» **Task material**:
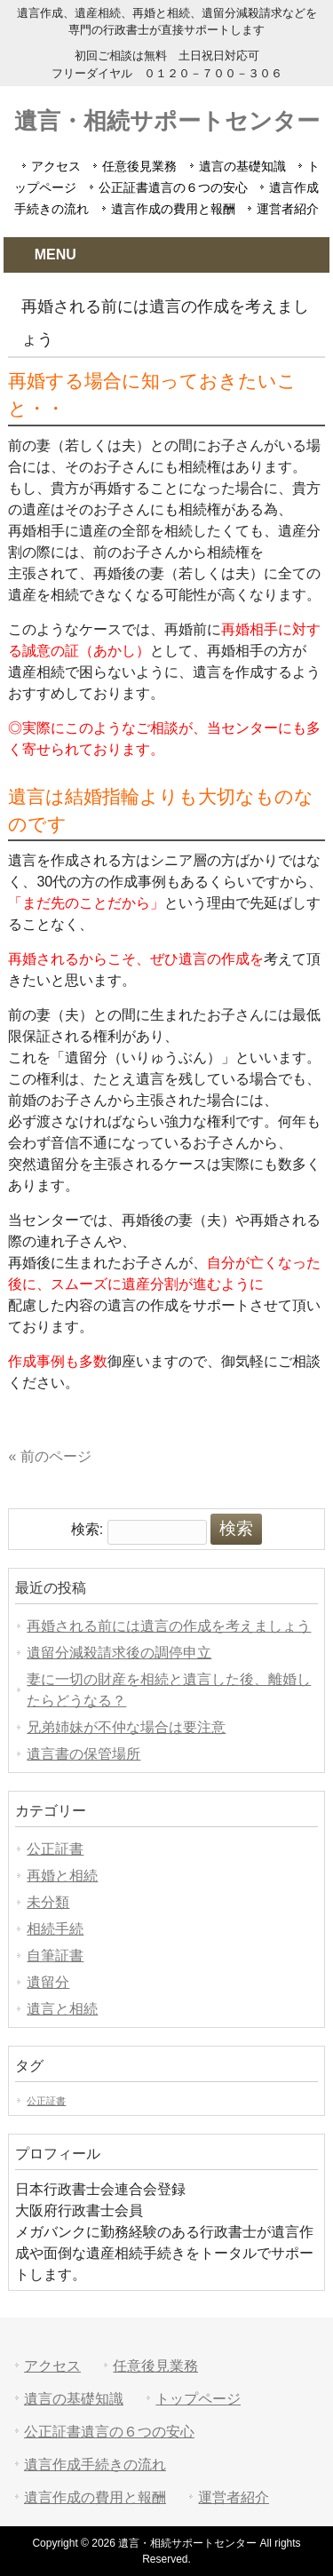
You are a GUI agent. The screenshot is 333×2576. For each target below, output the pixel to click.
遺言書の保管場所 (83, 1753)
...
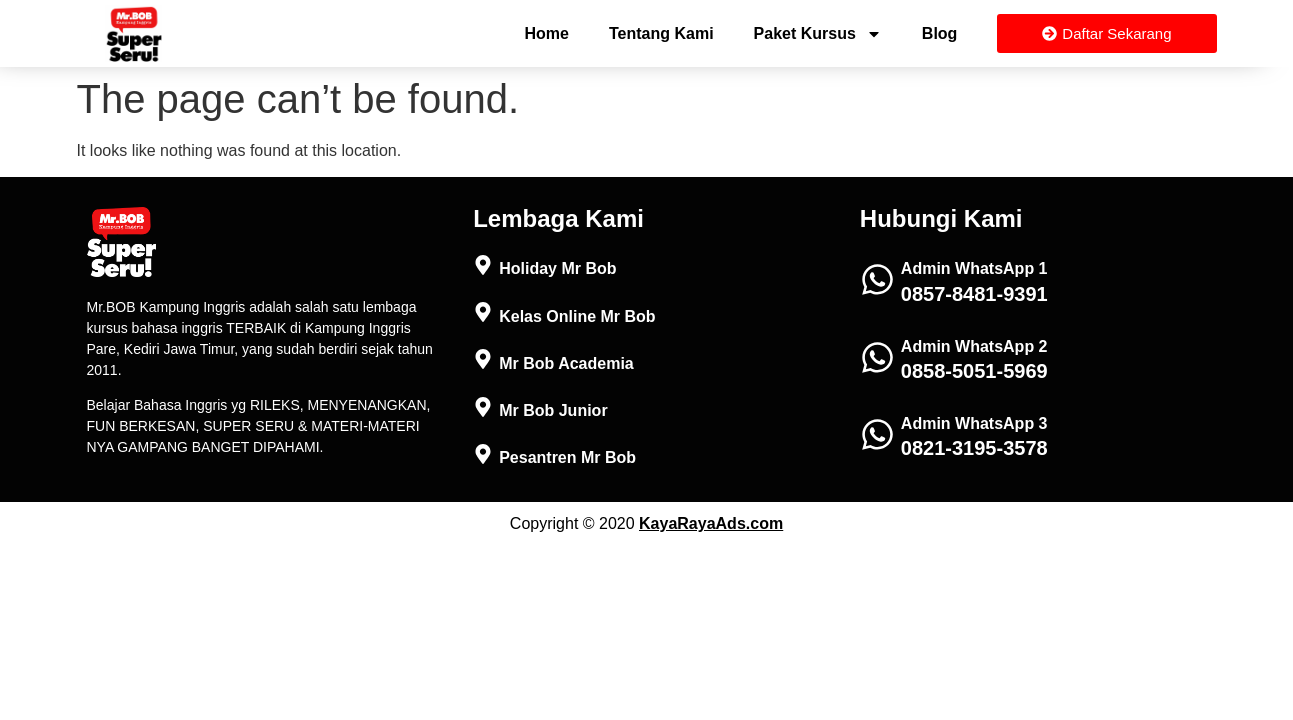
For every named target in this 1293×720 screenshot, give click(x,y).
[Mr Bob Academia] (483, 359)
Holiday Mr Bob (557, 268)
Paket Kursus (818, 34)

» **The problem**: Copy the entries above exactly, but only from the line holding "You are a GUI" through the line holding "遺言書の保管場所 (83, 1753)", both included.

» **Answer for the task**:
You are a GUI agent. The screenshot is 333×2576. For each target below, output the pixel to click.
遺言書の保管場所 (83, 1753)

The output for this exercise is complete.